349. Intersection of Two Arrays (Easy) 高频
Given two arrays, write a function to compute their intersection.
Example:
Givennums1=[1, 2, 2, 1],nums2=[2, 2], return[2].
Note:
- Each element in the result must be unique.
- The result can be in any order.
Solution 1: HastSet O(m + n); O(min(m, n))
public int[] intersection(int[] nums1, int[] nums2) {
Set<Integer> set = new HashSet<>();
Set<Integer> intersect = new HashSet<>(); //这个hashset也是必须的,对结果去重
for (int i = 0; i < nums1.length; i++) {
set.add(nums1[i]);
}
for (int i = 0; i < nums2.length; i++) {
if (set.contains(nums2[i])) {
intersect.add(nums2[i]);
}
}
int[] result = new int[intersect.size()];
int i = 0;
for (Integer num : intersect) {
result[i++] = num;
}
return result;
}
Solution 2: sort + Two Pointers O(m log m + n log n); O(min(m, n))
public int[] intersection(int[] nums1, int[] nums2) {
Set<Integer> set = new HashSet<>();
Arrays.sort(nums1);
Arrays.sort(nums2);
int i = 0;
int j = 0;
while (i < nums1.length && j < nums2.length) {
if (nums1[i] < nums2[j]) {
i++;
} else if (nums1[i] > nums2[j]) {
j++;
} else {
set.add(nums1[i]);
i++;
j++;
}
}
int[] result = new int[set.size()];
int k = 0;
for (Integer num : set) {
result[k++] = num;
}
return result;
}
Solution 3: sort + Binary Search O(n log n); O(min(m, n))
public int[] intersection(int[] nums1, int[] nums2) {
Set<Integer> set = new HashSet<>();
Arrays.sort(nums2);
for (Integer num : nums1) {
if (binarySearch(nums2, num)) {
set.add(num);
}
}
int i = 0;
int[] result = new int[set.size()];
for (Integer num : set) {
result[i++] = num;
}
return result;
}
public boolean binarySearch(int[] nums, int target) {
int low = 0;
int high = nums.length - 1;
while (low <= high) {
int mid = low + (high - low) / 2;
if (nums[mid] == target) {
return true;
}
if (nums[mid] > target) {
high = mid - 1;
} else {
low = mid + 1;
}
}
return false;
}
Follow Up:
1.给的数组是已经排好序的,求其交集。
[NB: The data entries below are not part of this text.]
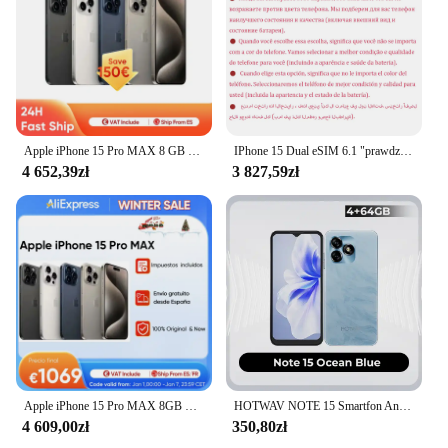
Apple iPhone 15 Pro MAX 8 GB RAM 256 GB ROM Telefon Apple A17 Pro Bionic Chip 6,7'' 120 Hz Super Retina XDR Wyświetlacz NFC Wersja CN
IPhone 15 Dual eSIM 6.1 "prawdziwa Super siatkówka XDR zed 128/256/512GB ROM 6GB RAM Face ID NFC A16 oryginalny 98% nowy telefon komórkowy 5G
4 652,39zł
3 827,59zł
Apple iPhone 15 Pro MAX 8GB RAM 256GB ROM telefon Apple A17 Pro Bionic Chip 6.7 ''120Hz Super Retina XDR wyświetlacz NFC CN wersja
HOTWAV NOTE 15 Smartfon Android 14 5160 mAh duża bateria Telefony komórkowe 8 GB + 64 GB 13 MP + 5 MP 6,6" HD + Ultra Mobilne podobne do IPone
4 609,00zł
350,80zł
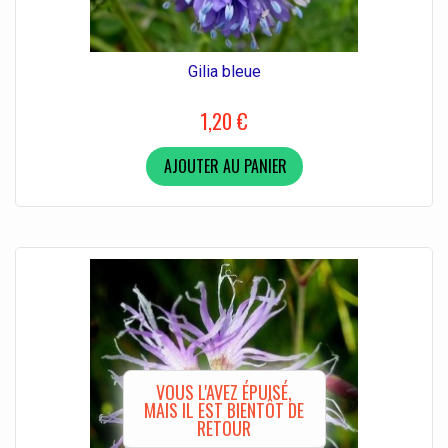
Gilia bleue
1,20 €
AJOUTER AU PANIER
VOUS L'AVEZ ÉPUISÉ,
MAIS IL EST BIENTÔT DE
RETOUR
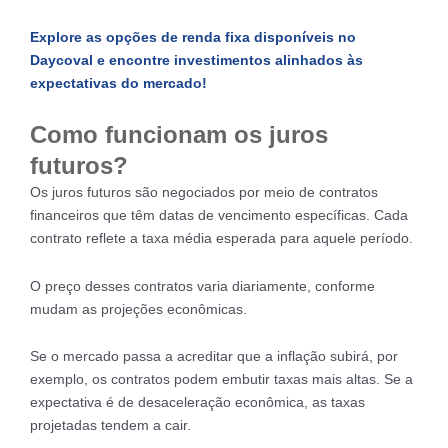
Explore as opções de renda fixa disponíveis no
Daycoval e encontre investimentos alinhados às
expectativas do mercado!
Como funcionam os juros
futuros?
Os juros futuros são negociados por meio de contratos
financeiros que têm datas de vencimento específicas. Cada
contrato reflete a taxa média esperada para aquele período.
O preço desses contratos varia diariamente, conforme
mudam as projeções econômicas.
Se o mercado passa a acreditar que a inflação subirá, por
exemplo, os contratos podem embutir taxas mais altas. Se a
expectativa é de desaceleração econômica, as taxas
projetadas tendem a cair.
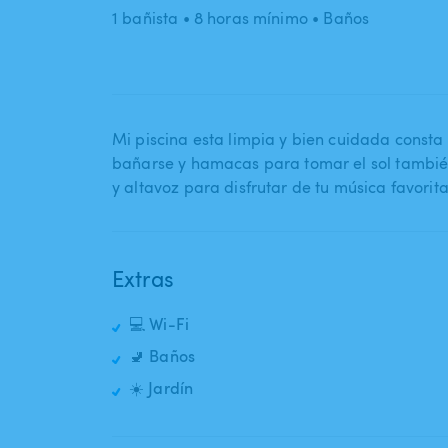
1 bañista
• 8 horas mínimo
• Baños
Mi piscina esta limpia y bien cuidada consta
bañarse y hamacas para tomar el sol también
y altavoz para disfrutar de tu música favorit
Extras
💻 Wi-Fi
🚽 Baños
☀️ Jardín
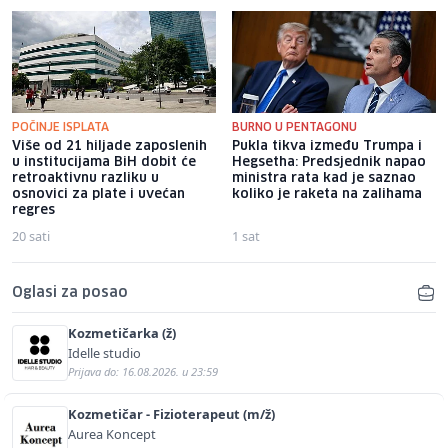
POČINJE ISPLATA
BURNO U PENTAGONU
Više od 21 hiljade zaposlenih
Pukla tikva između Trumpa i
u institucijama BiH dobit će
Hegsetha: Predsjednik napao
retroaktivnu razliku u
ministra rata kad je saznao
osnovici za plate i uvećan
koliko je raketa na zalihama
regres
20 sati
1 sat
Oglasi za posao
Kozmetičarka (ž)
Idelle studio
Prijava do: 16.08.2026. u 23:59
Kozmetičar - Fizioterapeut (m/ž)
Aurea Koncept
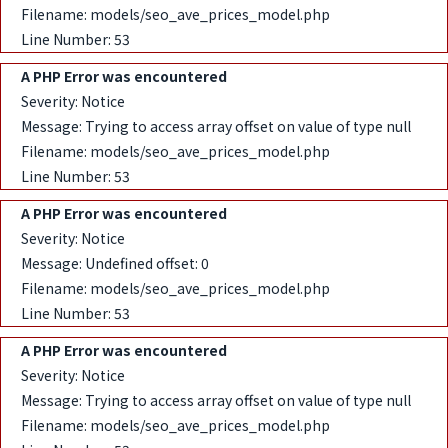
Filename: models/seo_ave_prices_model.php
Line Number: 53
A PHP Error was encountered
Severity: Notice
Message: Trying to access array offset on value of type null
Filename: models/seo_ave_prices_model.php
Line Number: 53
A PHP Error was encountered
Severity: Notice
Message: Undefined offset: 0
Filename: models/seo_ave_prices_model.php
Line Number: 53
A PHP Error was encountered
Severity: Notice
Message: Trying to access array offset on value of type null
Filename: models/seo_ave_prices_model.php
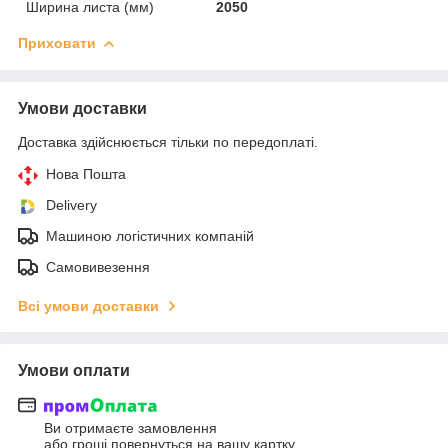
Ширина листа (мм)
2050
Приховати
Умови доставки
Доставка здійснюється тільки по передоплаті.
Нова Пошта
Delivery
Машиною логістичних компаній
Самовивезення
Всі умови доставки
Умови оплати
Ви отримаєте замовлення
або гроші повернуться на вашу картку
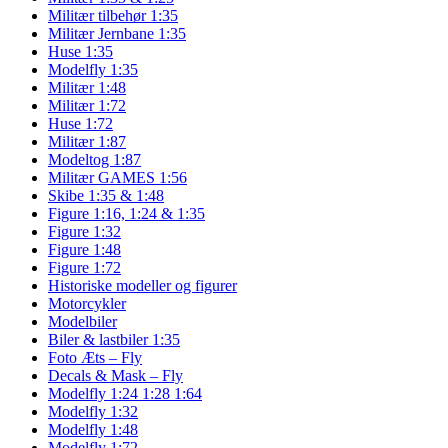
Militær tilbehør 1:35
Militær Jernbane 1:35
Huse 1:35
Modelfly 1:35
Militær 1:48
Militær 1:72
Huse 1:72
Militær 1:87
Modeltog 1:87
Militær GAMES 1:56
Skibe 1:35 & 1:48
Figure 1:16, 1:24 & 1:35
Figure 1:32
Figure 1:48
Figure 1:72
Historiske modeller og figurer
Motorcykler
Modelbiler
Biler & lastbiler 1:35
Foto Æts – Fly
Decals & Mask – Fly
Modelfly 1:24 1:28 1:64
Modelfly 1:32
Modelfly 1:48
Modelfly 1:72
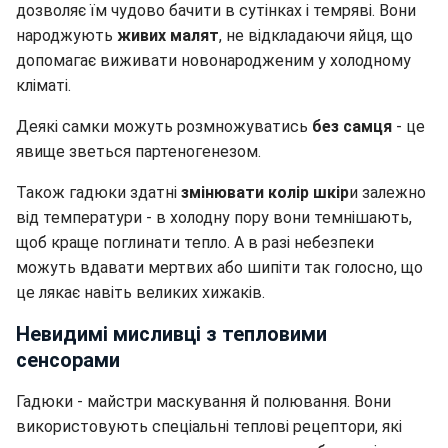
дозволяє їм чудово бачити в сутінках і темряві. Вони
народжують
живих малят
, не відкладаючи яйця, що
допомагає виживати новонародженим у холодному
кліматі.
Деякі самки можуть розмножуватись
без самця
- це
явище зветься партеногенезом.
Також гадюки здатні
змінювати колір шкір
и залежно
від температури - в холодну пору вони темнішають,
щоб краще поглинати тепло. А в разі небезпеки
можуть вдавати мертвих або шипіти так голосно, що
це лякає навіть великих хижаків.
Невидимі мисливці з тепловими
сенсорами
Гадюки - майстри маскування й полювання. Вони
використовують спеціальні теплові рецептори, які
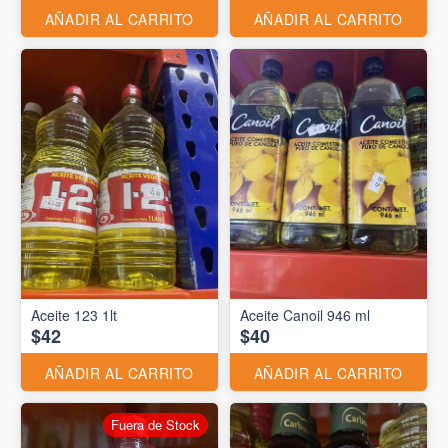
AÑADIR AL CARRITO
AÑADIR AL CARRITO
Aceite 123 1lt
Aceite Canoil 946 ml
$42
$40
AÑADIR AL CARRITO
AÑADIR AL CARRITO
Fuera de Stock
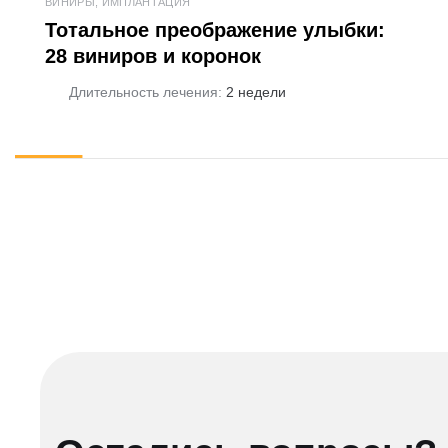
ВИНИРЫ, ИМПЛАНТАЦИЯ
Тотальное преображение улыбки:
28 виниров и коронок
Длительность лечения:
2 недели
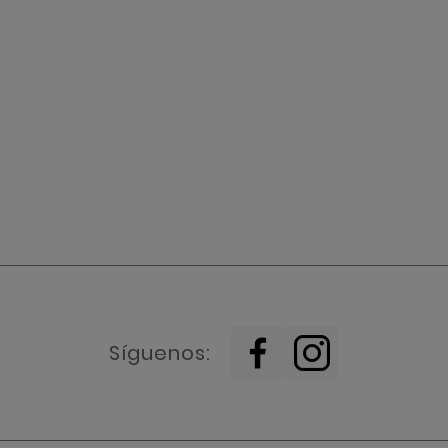
Síguenos:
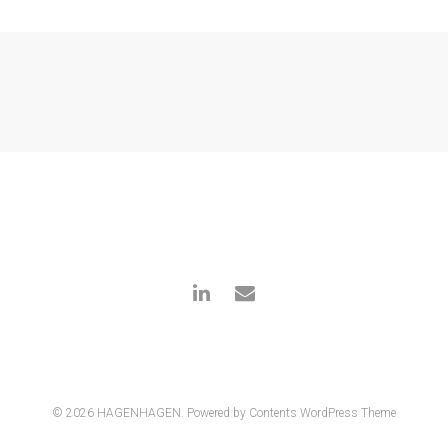
© 2026 HAGENHAGEN.
Powered by Contents WordPress Theme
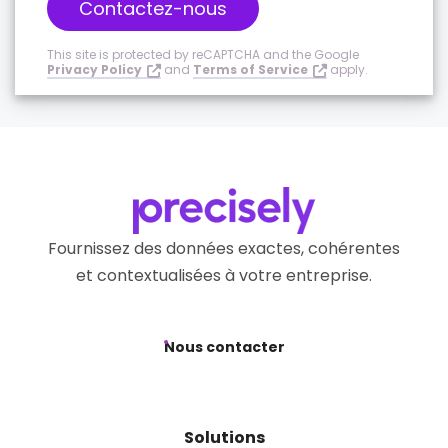
Contactez-nous
This site is protected by reCAPTCHA and the Google
Privacy Policy
and
Terms of Service
apply.
Fournissez des données exactes, cohérentes
et contextualisées à votre entreprise.
Nous contacter
Solutions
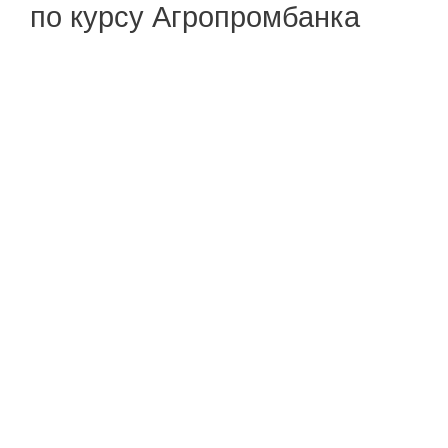
по курсу Агропромбанка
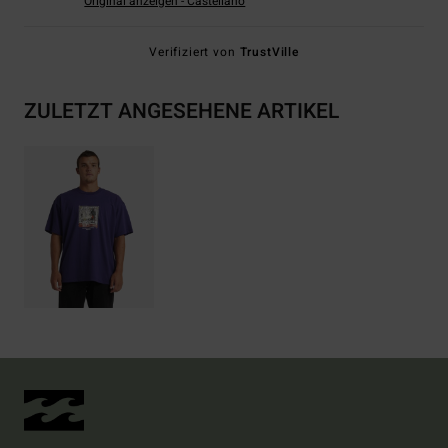
Original anzeigen - Castellano
Verifiziert von
TrustVille
ZULETZT ANGESEHENE ARTIKEL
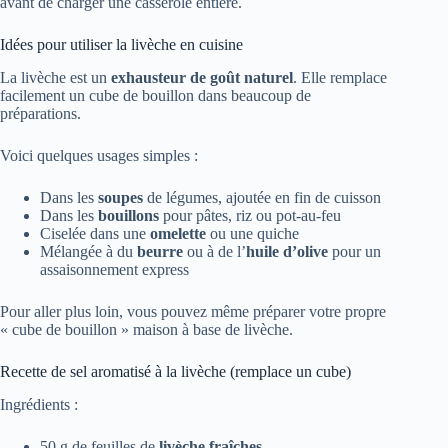
avant de charger une casserole entière.
Idées pour utiliser la livèche en cuisine
La livèche est un
exhausteur de goût naturel
. Elle remplace
facilement un cube de bouillon dans beaucoup de
préparations.
Voici quelques usages simples :
Dans les
soupes
de légumes, ajoutée en fin de cuisson
Dans les
bouillons
pour pâtes, riz ou pot-au-feu
Ciselée dans une
omelette
ou une quiche
Mélangée à du
beurre
ou à de l’
huile d’olive
pour un
assaisonnement express
Pour aller plus loin, vous pouvez même préparer votre propre
« cube de bouillon » maison à base de livèche.
Recette de sel aromatisé à la livèche (remplace un cube)
Ingrédients :
50 g de feuilles de
livèche fraîches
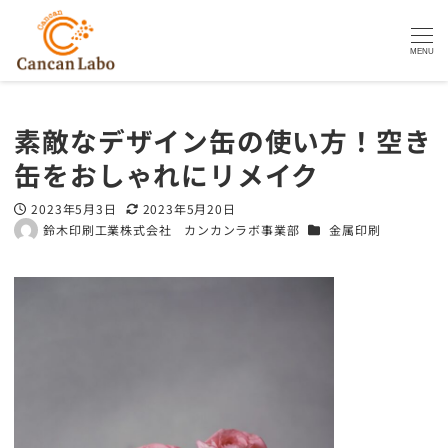
MENU
素敵なデザイン缶の使い方！空き
缶をおしゃれにリメイク
2023年5月3日
2023年5月20日
投稿日
更新日
カテゴリー
鈴木印刷工業株式会社 カンカンラボ事業部
金属印刷
著
者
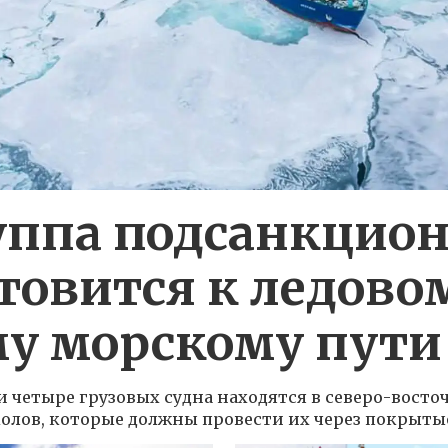
уппа подсанкцио
товится к ледово
му морскому пути
и четыре грузовых судна находятся в северо-восто
лов, которые должны провести их через покрытые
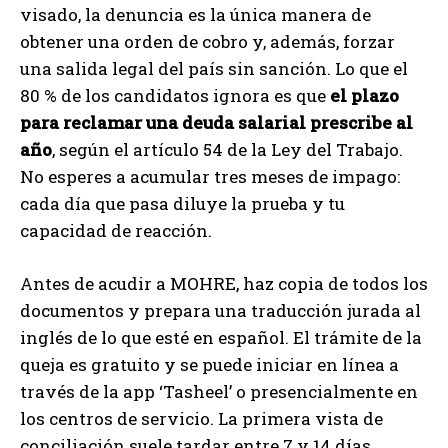
visado, la denuncia es la única manera de
obtener una orden de cobro y, además, forzar
una salida legal del país sin sanción. Lo que el
80 % de los candidatos ignora es que
el plazo
para reclamar una deuda salarial prescribe al
año
, según el artículo 54 de la Ley del Trabajo.
No esperes a acumular tres meses de impago:
cada día que pasa diluye la prueba y tu
capacidad de reacción.
Antes de acudir a MOHRE, haz copia de todos los
documentos y prepara una traducción jurada al
inglés de lo que esté en español. El trámite de la
queja es gratuito y se puede iniciar en línea a
través de la app ‘Tasheel’ o presencialmente en
los centros de servicio. La primera vista de
conciliación suele tardar entre 7 y 14 días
重复元素可以选择只保留一个。
Two Pointers + HashSet O(m+n); O(min(m, n))
public int[] intersection(int[] nums1, int[] nums2) {
Set<Integer> set = new HashSet<>();
int i = 0;
int j = 0;
while (i < nums1.length && j < nums2.length) {
if (nums1[i] < nums2[j]) {
i++;
} else if (nums1[i] > nums2[j]) {
j++;
} else {
set.add(nums1[i]);
i++;
j++;
}
}
int[] result = new int[set.size()];
int k = 0;
for (Integer num : set) {
result[k++] = num;
}
return result;
}
对于一个数组远大于另一个的情况,如何降低复杂度。
假设n远大于m,那遍历nums1,对nums2进行二分搜索。
Binary Search O(mlogn); O(min(m, n))
public int[] intersection(int[] nums1, int[] nums2) {
Set<Integer> set = new HashSet<>();
for (Integer num : nums1) { //O(m)
if (binarySearch(nums2, num)) { //O(logn)
set.add(num);
}
}
int i = 0;
int[] result = new int[set.size()];
for (Integer num : set) {
result[i++] = num;
}
return result;
}
public boolean binarySearch(int[] nums, int target) {
int low = 0;
int high = nums.length - 1;
while (low <= high) {
int mid = low + (high - low) / 2;
if (nums[mid] == target) {
return true;
}
if (nums[mid] > target) {
high = mid - 1;
} else {
low = mid + 1;
}
}
return false;
}